Stored dataset items

━━━━━━━━━━

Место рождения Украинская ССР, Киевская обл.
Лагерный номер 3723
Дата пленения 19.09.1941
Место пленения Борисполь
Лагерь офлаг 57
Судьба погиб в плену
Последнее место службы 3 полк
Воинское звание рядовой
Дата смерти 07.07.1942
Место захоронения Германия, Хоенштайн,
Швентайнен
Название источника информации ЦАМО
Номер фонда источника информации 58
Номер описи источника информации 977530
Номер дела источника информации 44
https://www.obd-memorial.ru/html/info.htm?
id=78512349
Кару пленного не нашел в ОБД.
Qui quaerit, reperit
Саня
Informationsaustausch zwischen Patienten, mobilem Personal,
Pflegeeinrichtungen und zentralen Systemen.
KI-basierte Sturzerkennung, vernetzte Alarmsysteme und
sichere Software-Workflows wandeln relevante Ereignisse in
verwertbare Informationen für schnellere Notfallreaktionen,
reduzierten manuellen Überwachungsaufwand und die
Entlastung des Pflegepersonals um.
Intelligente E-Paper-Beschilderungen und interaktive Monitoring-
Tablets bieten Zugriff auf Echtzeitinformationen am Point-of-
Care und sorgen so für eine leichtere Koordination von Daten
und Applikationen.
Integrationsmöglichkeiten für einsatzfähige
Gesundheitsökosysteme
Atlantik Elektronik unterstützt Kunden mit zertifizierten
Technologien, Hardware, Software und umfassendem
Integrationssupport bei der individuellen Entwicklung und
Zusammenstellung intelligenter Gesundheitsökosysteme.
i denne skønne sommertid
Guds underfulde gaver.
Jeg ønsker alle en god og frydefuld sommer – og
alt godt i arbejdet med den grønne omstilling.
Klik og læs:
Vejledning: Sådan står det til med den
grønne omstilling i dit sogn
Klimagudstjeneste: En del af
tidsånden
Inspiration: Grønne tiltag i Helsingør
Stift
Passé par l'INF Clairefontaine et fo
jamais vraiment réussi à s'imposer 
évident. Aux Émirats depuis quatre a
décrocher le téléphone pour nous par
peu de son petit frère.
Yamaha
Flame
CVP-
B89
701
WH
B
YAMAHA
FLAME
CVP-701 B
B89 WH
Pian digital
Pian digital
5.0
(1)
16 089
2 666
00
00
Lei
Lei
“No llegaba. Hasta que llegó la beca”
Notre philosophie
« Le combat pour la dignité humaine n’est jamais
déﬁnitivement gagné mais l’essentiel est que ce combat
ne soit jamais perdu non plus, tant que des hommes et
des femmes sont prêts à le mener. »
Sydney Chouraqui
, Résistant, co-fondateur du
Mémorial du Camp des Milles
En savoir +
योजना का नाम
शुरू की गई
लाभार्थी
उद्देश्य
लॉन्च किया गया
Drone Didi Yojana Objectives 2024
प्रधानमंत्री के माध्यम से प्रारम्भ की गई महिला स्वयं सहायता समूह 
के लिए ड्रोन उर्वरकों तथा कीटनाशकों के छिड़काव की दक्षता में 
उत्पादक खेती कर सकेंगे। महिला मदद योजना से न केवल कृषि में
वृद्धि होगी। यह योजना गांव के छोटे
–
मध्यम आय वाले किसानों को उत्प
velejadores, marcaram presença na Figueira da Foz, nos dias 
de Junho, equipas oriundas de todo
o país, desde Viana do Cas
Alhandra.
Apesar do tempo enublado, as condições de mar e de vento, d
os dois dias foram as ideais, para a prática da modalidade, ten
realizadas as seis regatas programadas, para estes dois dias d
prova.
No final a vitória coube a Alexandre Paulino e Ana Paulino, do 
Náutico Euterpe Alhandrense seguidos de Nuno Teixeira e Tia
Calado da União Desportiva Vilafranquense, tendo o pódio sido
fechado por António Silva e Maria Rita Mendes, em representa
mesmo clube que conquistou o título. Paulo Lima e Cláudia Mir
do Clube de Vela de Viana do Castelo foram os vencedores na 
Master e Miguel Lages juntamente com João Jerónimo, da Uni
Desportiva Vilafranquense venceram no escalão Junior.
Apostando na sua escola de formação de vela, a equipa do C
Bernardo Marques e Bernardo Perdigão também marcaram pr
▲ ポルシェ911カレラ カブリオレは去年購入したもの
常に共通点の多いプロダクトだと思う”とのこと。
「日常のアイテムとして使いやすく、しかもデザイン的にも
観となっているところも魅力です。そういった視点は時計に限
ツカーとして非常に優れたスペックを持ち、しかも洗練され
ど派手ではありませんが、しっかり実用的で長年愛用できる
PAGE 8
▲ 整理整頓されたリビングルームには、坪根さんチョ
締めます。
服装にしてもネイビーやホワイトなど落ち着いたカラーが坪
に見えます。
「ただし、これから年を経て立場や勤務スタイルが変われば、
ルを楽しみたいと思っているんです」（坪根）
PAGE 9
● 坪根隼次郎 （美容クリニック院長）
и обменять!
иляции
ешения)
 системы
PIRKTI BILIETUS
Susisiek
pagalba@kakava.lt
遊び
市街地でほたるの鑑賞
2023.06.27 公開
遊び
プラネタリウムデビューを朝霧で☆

━━━━━━━━━━

» Work task
Within the data above, the span starting at the line containing "Tablets bieten Zugriff" and ending at the line containing "Atlantik Elektronik unterstützt" is to be retyped exactly, with no other lines.

» Solution to this task
Tablets bieten Zugriff auf Echtzeitinformationen am Point-of-
Care und sorgen so für eine leichtere Koordination von Daten
und Applikationen.
Integrationsmöglichkeiten für einsatzfähige
Gesundheitsökosysteme
Atlantik Elektronik unterstützt Kunden mit zertifizierten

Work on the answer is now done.